La resistenza all’abrasione è la capacità della superficie dello smalto di resistere all’azione di usura provocata dal camminamento o dallo sfregamento di corpi meccanici.
6quali tipologie di bordi esistono? e cos'è la rettifica?
Le piastrelle in gres porcellanato possono avere principalmente tre tipologie di bordi: NATURALE (NAT) è un bordo derivato esclusivamente dalla formatura della pressa. RETTIFICATO monocalibro (RETT) è un bordo perfettamente rettilineo (a volte accompagnato da un lieve bisello sul perimetro di superficie) derivante da lavorazioni di squadratura che riporta i pezzi ad un’unica dimensione dei lati, indipendentemente dai lotti produttivi. In questo modo è possibile posare le piastrelle con fughe minime ottenendo così un risultato estetico raffinato ed elegante. ANTICATO è un bordo che replica una irregolarità casuale attraverso lavorazioni meccaniche successive alla cottura.

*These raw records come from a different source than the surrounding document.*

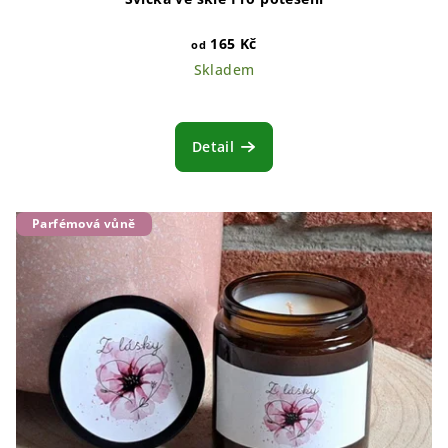
165 Kč
od
Skladem
Detail
Parfémová vůně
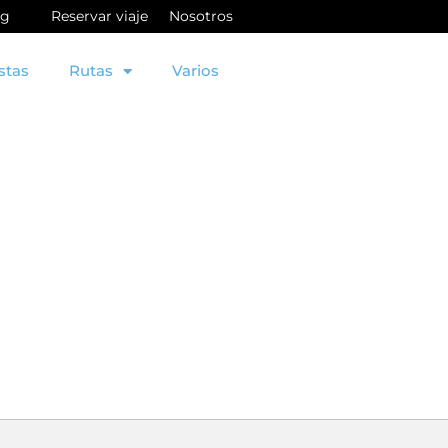
og
Reservar viaje
Nosotros
stas
Rutas
Varios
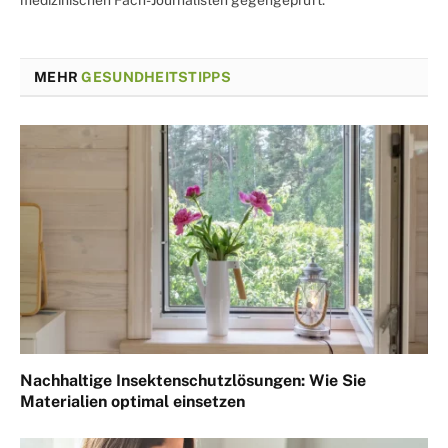
MEHR
GESUNDHEITSTIPPS
Nachhaltige Insektenschutzlösungen: Wie Sie
Materialien optimal einsetzen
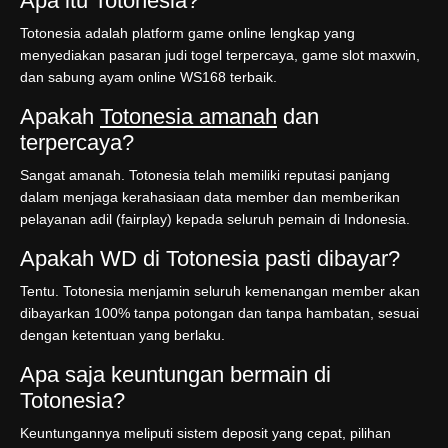
Apa itu Totonesia?
Totonesia adalah platform game online lengkap yang
menyediakan pasaran judi togel terpercaya, game slot maxwin,
dan sabung ayam online WS168 terbaik.
Apakah
Totonesia amanah
dan
terpercaya?
Sangat amanah. Totonesia telah memiliki reputasi panjang
dalam menjaga kerahasiaan data member dan memberikan
pelayanan adil (fairplay) kepada seluruh pemain di Indonesia.
Apakah WD di Totonesia pasti dibayar?
Tentu. Totonesia menjamin seluruh kemenangan member akan
dibayarkan 100% tanpa potongan dan tanpa hambatan, sesuai
dengan ketentuan yang berlaku.
Apa saja keuntungan bermain di
Totonesia?
Keuntungannya meliputi sistem deposit yang cepat, pilihan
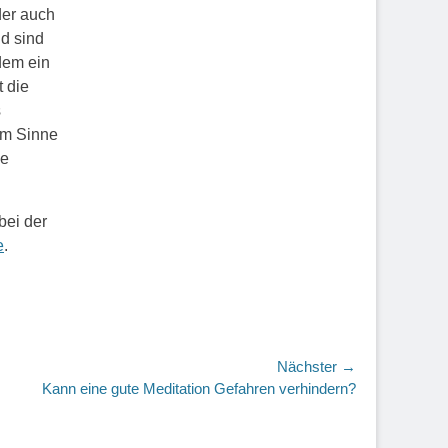
er auch
d sind
dem ein
t die
s
im Sinne
he
bei der
e
.
Nächster →
r
Kann eine gute Meditation Gefahren verhindern?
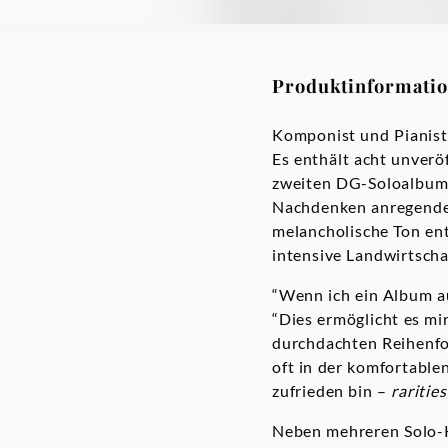
Produktinformati
Komponist und Pianist
Es enthält acht unverö
zweiten DG-Soloalbu
Nachdenken anregenden
melancholische Ton en
intensive Landwirtsch
“Wenn ich ein Album au
“Dies ermöglicht es mir
durchdachten Reihenfol
oft in der komfortablen
zufrieden bin –
rarities
Neben mehreren Solo-K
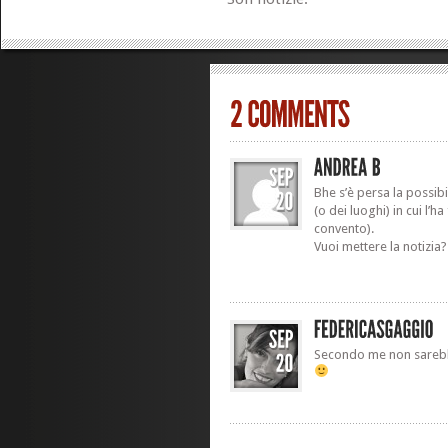
Bhe s’è persa la possibi
(o dei luoghi) in cui l’h
convento).
Vuoi mettere la notizia?
Secondo me non sarebb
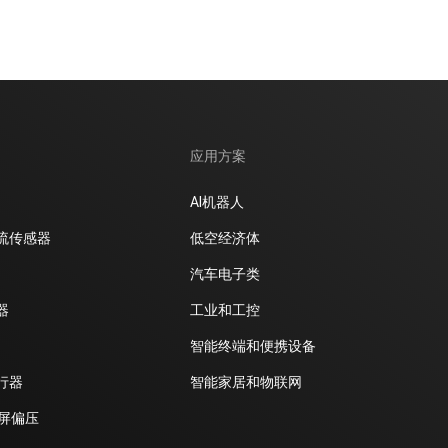
应用方案
AI机器人
流传感器
低空经济体
汽车电子类
器
工业和工控
智能终端和便携设备
行器
智能家居和物联网
D屏偏压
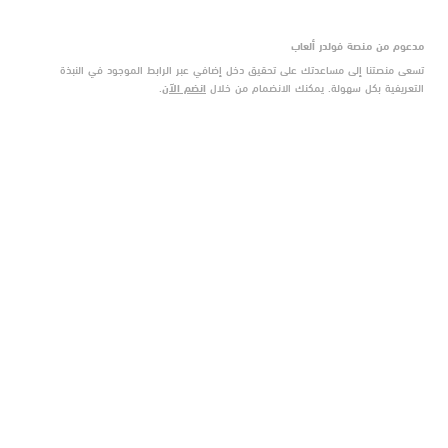
مدعوم من منصة فولدر ألعاب
تسعى منصتنا إلى مساعدتك على تحقيق دخل إضافي عبر الرابط الموجود في النبذة
التعريفية بكل سهولة. يمكنك الانضمام من خلال
انضم الآن
.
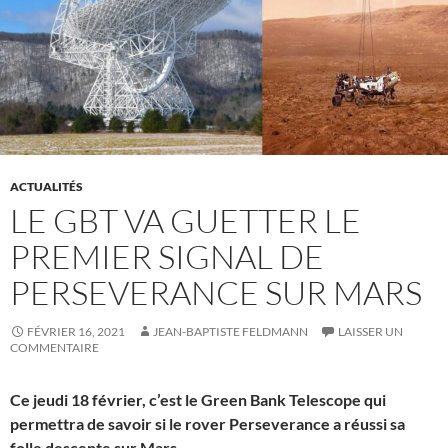
ACTUALITÉS
LE GBT VA GUETTER LE
PREMIER SIGNAL DE
PERSEVERANCE SUR MARS
FÉVRIER 16, 2021
JEAN-BAPTISTE FELDMANN
LAISSER UN
COMMENTAIRE
Ce jeudi 18 février, c’est le Green Bank Telescope qui
permettra de savoir si le rover Perseverance a réussi sa
folle descente sur Mars.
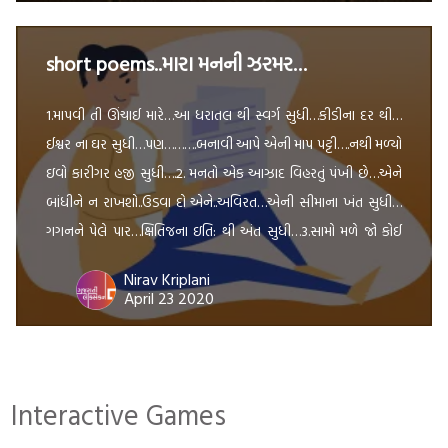
short poems..મારા મનની ઝરમર…
1.માપવી તી ઊંચાઈ મારે…આ ધરાતલ થી સ્વર્ગ સુધી…કીડીના દર થી…
ઈશ્વર ના ઘર સુધી…પણ……….બનાવી આપે એની માપ પટ્ટી….નથી મળ્યો
ઇવો કારીગર હજી સુધી….2. મનતો એક આઝાદ વિહરતું પંખી છે…એને
બાંધીને ન રાખશો..ઉડવા દો એને..અવિરત…એની સીમાના ખંત સુધી…
ગગનને પેલે પાર…ક્ષિતિજના ઇતિ: થી અંત સુધી…3.સામો મળે જો કોઈ
તો..અને વાત જો નીકળે…લોકો કહે…દોસ્ત યે અંદાજ બહુત સચ્ચા […]
Nirav Kriplani
April 23 2020
Interactive Games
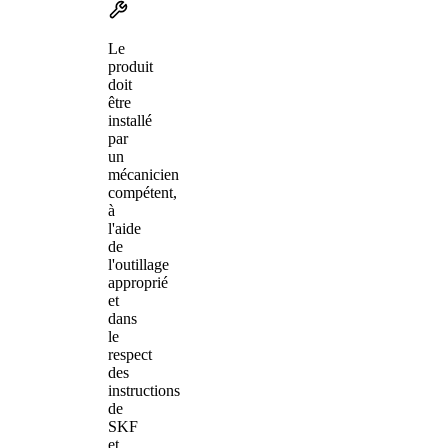
Le
produit
doit
être
installé
par
un
mécanicien
compétent,
à
l'aide
de
l'outillage
approprié
et
dans
le
respect
des
instructions
de
SKF
et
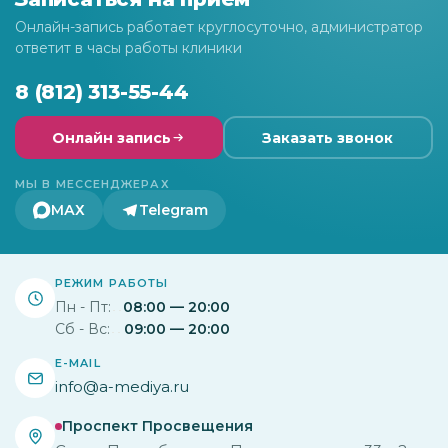
Онлайн-запись работает круглосуточно, администратор
ответит в часы работы клиники
8 (812) 313-55-44
Онлайн запись
Заказать звонок
МЫ В МЕССЕНДЖЕРАХ
МАХ
Telegram
РЕЖИМ РАБОТЫ
Пн - Пт:
08:00 — 20:00
Сб - Вс:
09:00 — 20:00
E-MAIL
info@a-mediya.ru
Проспект Просвещения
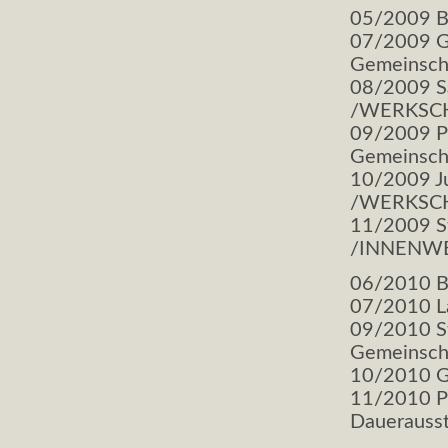
05/2009 Br
07/2009 Ga
Gemeinscha
08/2009 Sa
/WERKSC
09/2009 Pr
Gemeinscha
10/2009 Ju
/WERKSC
11/2009 St
/INNENW
06/2010 B
07/2010 La
09/2010 St
Gemeinschaf
10/2010 Ga
11/2010 Pa
Dauerausste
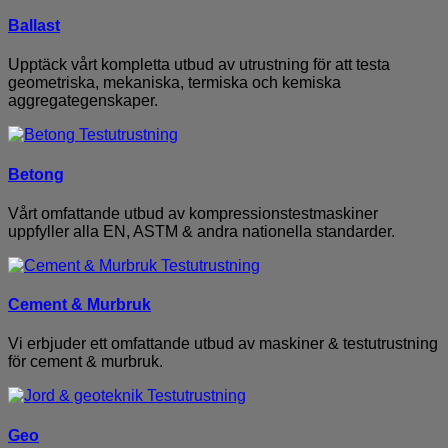
Ballast
Upptäck vårt kompletta utbud av utrustning för att testa
geometriska, mekaniska, termiska och kemiska
aggregategenskaper.
Betong
Vårt omfattande utbud av kompressionstestmaskiner
uppfyller alla EN, ASTM & andra nationella standarder.
Cement & Murbruk
Vi erbjuder ett omfattande utbud av maskiner & testutrustning
för cement & murbruk.
Geo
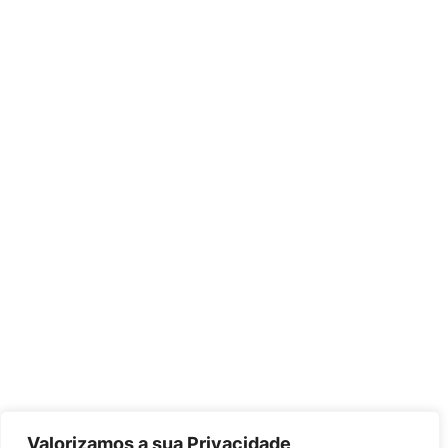
Valorizamos a sua Privacidade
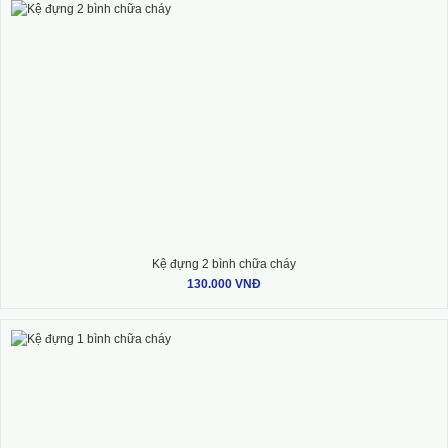
Kệ đựng 2 bình chữa cháy
130.000 VNĐ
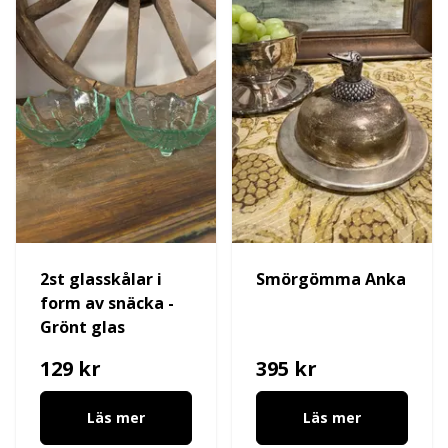
2st glasskålar i
Smörgömma Anka
form av snäcka -
Grönt glas
129 kr
395 kr
Läs mer
Läs mer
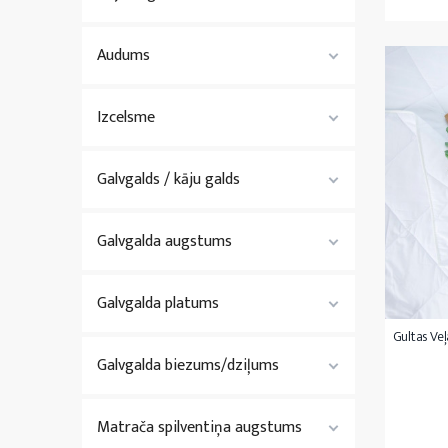
Audums
Izcelsme
Galvgalds / kāju galds
Galvgalda augstums
Galvgalda platums
Gultas Ve
Galvgalda biezums/dziļums
Matrača spilventiņa augstums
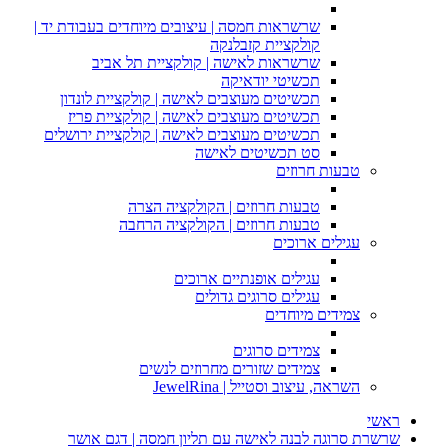
שרשראות חמסה | עיצובים מיוחדים בעבודת יד |
קולקציית קזבלנקה
שרשראות לאישה | קולקציית תל אביב
תכשיטי יודאיקה
תכשיטים מעוצבים לאישה | קולקציית לונדון
תכשיטים מעוצבים לאישה | קולקציית פריז
תכשיטים מעוצבים לאישה | קולקציית ירושלים
סט תכשיטים לאישה
טבעות חרוזים
טבעות חרוזים | הקולקציה הצרה
טבעות חרוזים | הקולקציה הרחבה
עגילים ארוכים
עגילים אופנתיים ארוכים
עגילים סרוגים גדולים
צמידים מיוחדים
צמידים סרוגים
צמידים שזורים מחרוזים לנשים
השראה, עיצוב וסטייל | JewelRina
ראשי
שרשרת סרוגה לבנה לאישה עם תליון חמסה | דגם אושר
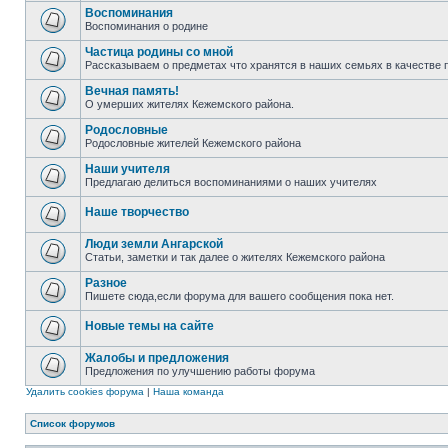
Воспоминания
Воспоминания о родине
Частица родины со мной
Рассказываем о предметах что хранятся в наших семьях в качестве 
Вечная память!
О умерших жителях Кежемского района.
Родословные
Родословные жителей Кежемского района
Наши учителя
Предлагаю делиться воспоминаниями о наших учителях
Наше творчество
Люди земли Ангарской
Статьи, заметки и так далее о жителях Кежемского района
Разное
Пишете сюда,если форума для вашего сообщения пока нет.
Новые темы на сайте
Жалобы и предложения
Предложения по улучшению работы форума
Удалить cookies форума
|
Наша команда
Список форумов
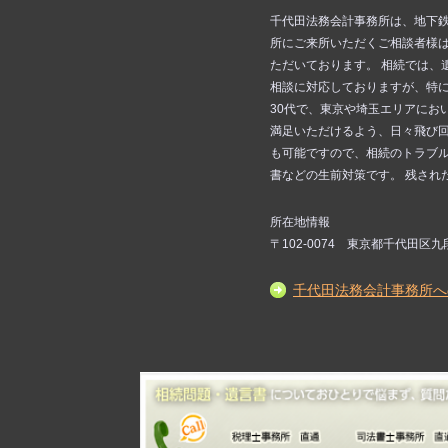
千代田法務会計事務所は、地下鉄
所にご来所いただくご相談者様
ただいております。 相続では、
相談に対応しておりますが、特に
30代で、東京や埼玉エリアにお
満足いただけるよう、日々飛び回
も可能ですので、相続のトラブル
書などの生前対策です。 残され
所在地情報
〒102-0074 東京都千代田区
千代田法務会計事務所へ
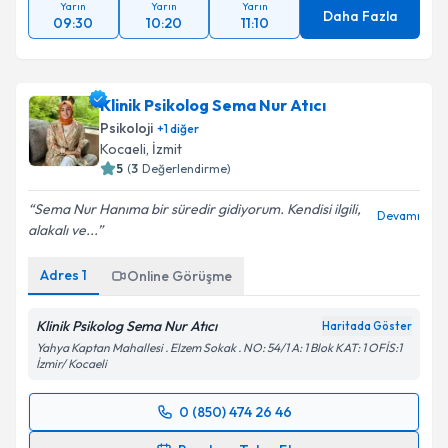
Yarın
Yarın
Yarın
Daha Fazla
09:30
10:20
11:10
Klinik Psikolog Sema Nur Atıcı
Psikoloji
+
1
diğer
Kocaeli
, İzmit
5
(
3
Değerlendirme)
Sema Nur Hanıma bir süredir gidiyorum. Kendisi ilgili,
Devamı
alakalı ve...
Adres
1
Online Görüşme
Klinik Psikolog Sema Nur Atıcı
Haritada Göster
Yahya Kaptan Mahallesi . Elzem Sokak . NO: 54/1 A: 1 Blok KAT: 1 OFİS:1
İzmir/ Kocaeli
0 (850) 474 26 46
Randevu Takvimi Talebi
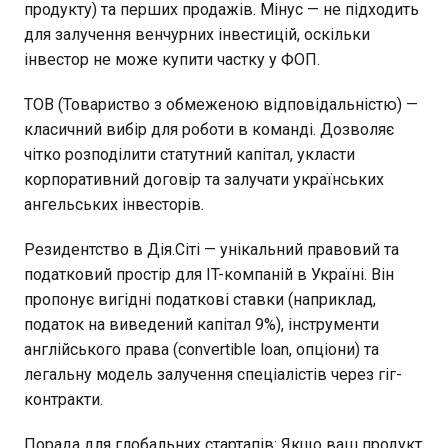
продукту) та перших продажів. Мінус — не підходить
для залучення венчурних інвестицій, оскільки
інвестор не може купити частку у ФОП.
ТОВ (Товариство з обмеженою відповідальністю) —
класичний вибір для роботи в команді. Дозволяє
чітко розподілити статутний капітал, укласти
корпоративний договір та залучати українських
ангельських інвесторів.
Резидентство в Дія.Сіті — унікальний правовий та
податковий простір для IT-компаній в Україні. Він
пропонує вигідні податкові ставки (наприклад,
податок на виведений капітал 9%), інструменти
англійського права (convertible loan, опціони) та
легальну модель залучення спеціалістів через гіг-
контракти.
Порада для глобальних стартапів: Якщо ваш продукт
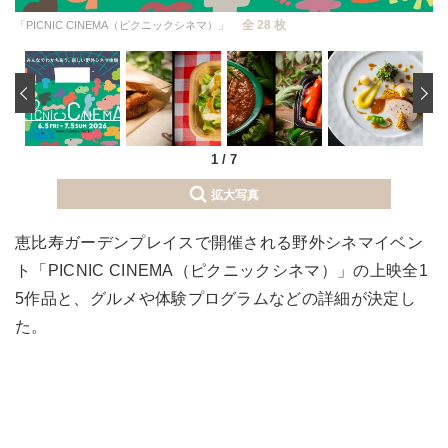
全 28 枚
「PICNIC CINEMA（ピクニックシネマ）」
‹
1
/
7
拡大写真
恵比寿ガーデンプレイスで開催される野外シネマイベン
ト「PICNIC CINEMA（ピクニックシネマ）」の上映全1
5作品と、グルメや体験プログラムなどの詳細が決定し
た。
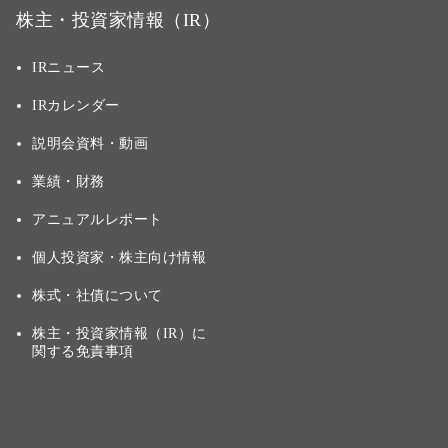
株主・投資家情報（IR）
IRニュース
IRカレンダー
説明会資料・動画
業績・財務
アニュアルレポート
個人投資家・株主向け情報
株式・社債について
株主・投資家情報（IR）に
関する免責事項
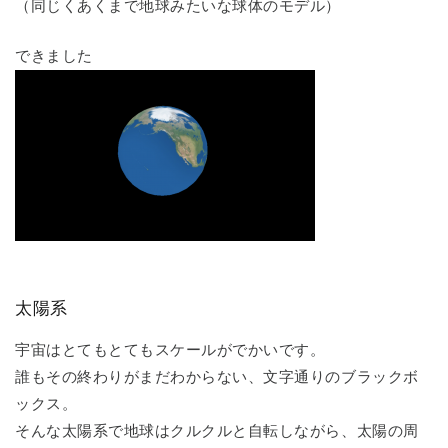
（同じくあくまで地球みたいな球体のモデル）
できました
太陽系
宇宙はとてもとてもスケールがでかいです。
誰もその終わりがまだわからない、文字通りのブラックボ
ックス。
そんな太陽系で地球はクルクルと自転しながら、太陽の周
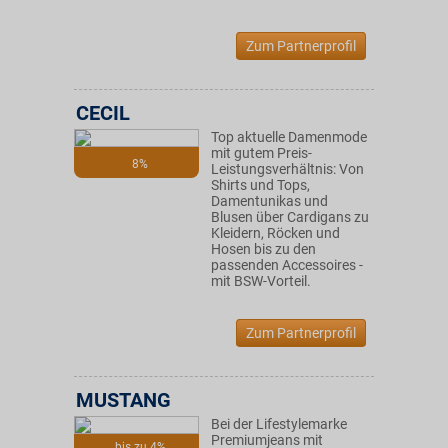
Zum Partnerprofil
CECIL
Top aktuelle Damenmode
mit gutem Preis-
8%
Leistungsverhältnis: Von
Shirts und Tops,
Damentunikas und
Blusen über Cardigans zu
Kleidern, Röcken und
Hosen bis zu den
passenden Accessoires -
mit BSW-Vorteil.
Zum Partnerprofil
MUSTANG
Bei der Lifestylemarke
Premiumjeans mit
bis zu 4%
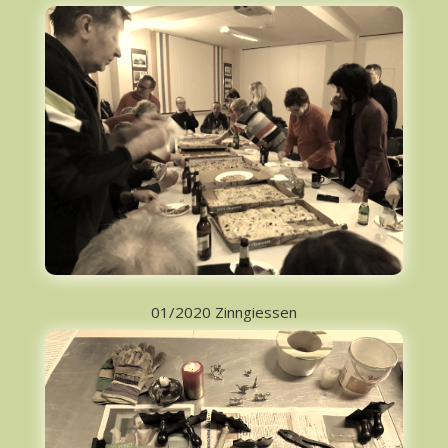
01/2020 Zinngiessen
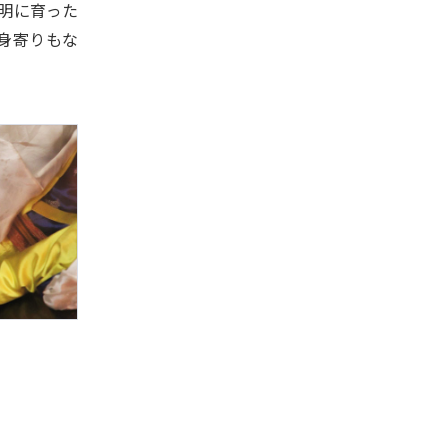
明に育った
身寄りもな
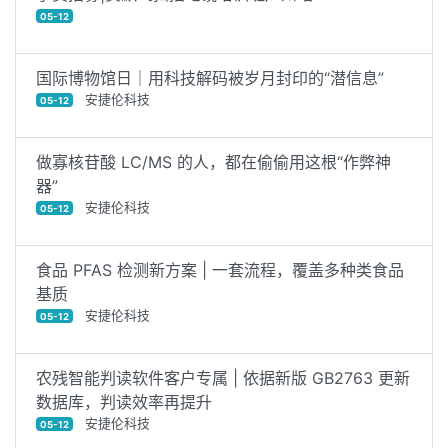
05-12
国际博物馆日｜用科技解码被岁月封印的“潜信息”
安捷伦科技
05-12
做寡核苷酸 LC/MS 的人，都在偷偷用这根“作弊神
器”
安捷伦科技
05-12
食品 PFAS 检测新方案 | 一套流程，覆盖多种类食品
基质
安捷伦科技
05-12
农残智能判读软件客户专属 | 依据新版 GB2763 更新
数据库，判读效率再提升
安捷伦科技
05-12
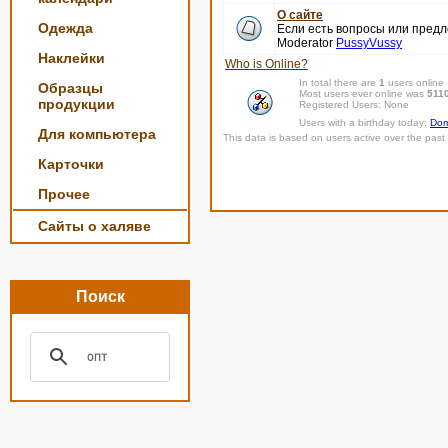
О сайте
Одежда
Если есть вопросы или пред
Moderator
PussyVussy
Наклейки
Who is Online?
In total there are
1
users online
Образцы
Most users ever online was
511
продукции
Registered Users: None
Users with a birthday today:
Dom
Для компьютера
This data is based on users active over the past 
Карточки
Прочее
Сайты о халяве
Поиск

7le piastrelle si possono posare senza fuga?
NO, la fuga è sempre necessaria, soprattutto nei pavimenti radianti! Ma a seconda del tipo di piastrella o meglio dal tipo di bordo della piastrella può essere molto stretta (1mm) o molto larga (5mm). La posa delle piastrelle in genere varia in base alle caratteristiche della collezione stessa. É importante prestare particolare attenzione ad armonizzare bene il prodotto e a tenere molto stretti i giunti di stuccatura. Se le piastrelle sono rettificate (il bordo è perfettamente squadrato) possono essere posate con una fuga minima di 1 o 2mm in modo da creare un effetto raffinato ed elegante. Il risultato finale è d’impatto e viene in genere consigliata per i prodotti moderni e tecnologici come i grandi formati. Nel caso di piastrelle più classiche o rustiche, dove il bordo non è squadrato, ma rimane naturale dopo la cottura, si consiglia in genere una fuga leggermente più ampia di circa 4 o 5mm in modo che l’effetto finale sia in sintonia con le caratteristiche estetiche e funzionali delle piastrelle stesse.
8Che cos’è il tono?
Il tono è la tonalità di colore che caratterizza un determinato lotto di piastrelle. Dato che nella fabbricazione industriale è quasi impossibile produrre pezzi di identica tonalità cromatica, prima del confezionamento si provvede a raggrupparle per omogeneità di colore, cioè per tono.
9Che cos’è la stonalizzazione?
La parola “stonalizzazione” è una denominazione con la quale si intende un passaggio di gradazioni cromatiche visibili e non armonizzabili. Indica la differenza di tono delle singole piastrelle come non omogenee tra di loro. In particolare sono state stabilite delle classi entro le quali sono classificate le diverse collezioni di piastrelle in gres porcellanato: V1= uniforme V2= lieve V3= moderata V4= forte
10è importante la prima pulizia dopo la posa?
La pulizia serve per rimuovere i residui di stucchi o altro dalla superficie delle piastrelle. Consigliamo di farla sempre a fine cantiere, su tutti i tipi di piastrelle. Nel caso non venisse effettuata o non correttamente effettuata una pulizia dopo la possa, causerebbe aloni che impediscono di mantenere pulito il pavimento nonostante una buona pulizia quotidiana.